• [Your objective]: With the line containing "Locate an element" as the starting point, output the remaining lines of the data exactly as they are, through the last.

——————————

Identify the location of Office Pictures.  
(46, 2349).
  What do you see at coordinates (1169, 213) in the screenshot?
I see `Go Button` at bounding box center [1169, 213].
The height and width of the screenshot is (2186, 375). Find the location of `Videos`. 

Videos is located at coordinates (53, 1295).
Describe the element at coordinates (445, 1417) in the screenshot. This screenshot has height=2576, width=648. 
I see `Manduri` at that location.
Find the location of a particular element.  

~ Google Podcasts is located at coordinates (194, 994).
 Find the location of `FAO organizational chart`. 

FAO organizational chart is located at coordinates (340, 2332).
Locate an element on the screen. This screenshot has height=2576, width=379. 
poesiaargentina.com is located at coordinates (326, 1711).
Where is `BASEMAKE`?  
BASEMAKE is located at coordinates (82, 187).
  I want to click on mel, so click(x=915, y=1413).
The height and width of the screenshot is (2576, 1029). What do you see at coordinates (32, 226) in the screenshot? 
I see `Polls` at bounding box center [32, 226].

——————————

• [Task result]:
Locate an element on the screen. This screenshot has height=2576, width=379. 
poesiaargentina.com is located at coordinates (326, 1711).
Where is `BASEMAKE`?  
BASEMAKE is located at coordinates (82, 187).
  I want to click on mel, so click(x=915, y=1413).
The height and width of the screenshot is (2576, 1029). What do you see at coordinates (32, 226) in the screenshot? 
I see `Polls` at bounding box center [32, 226].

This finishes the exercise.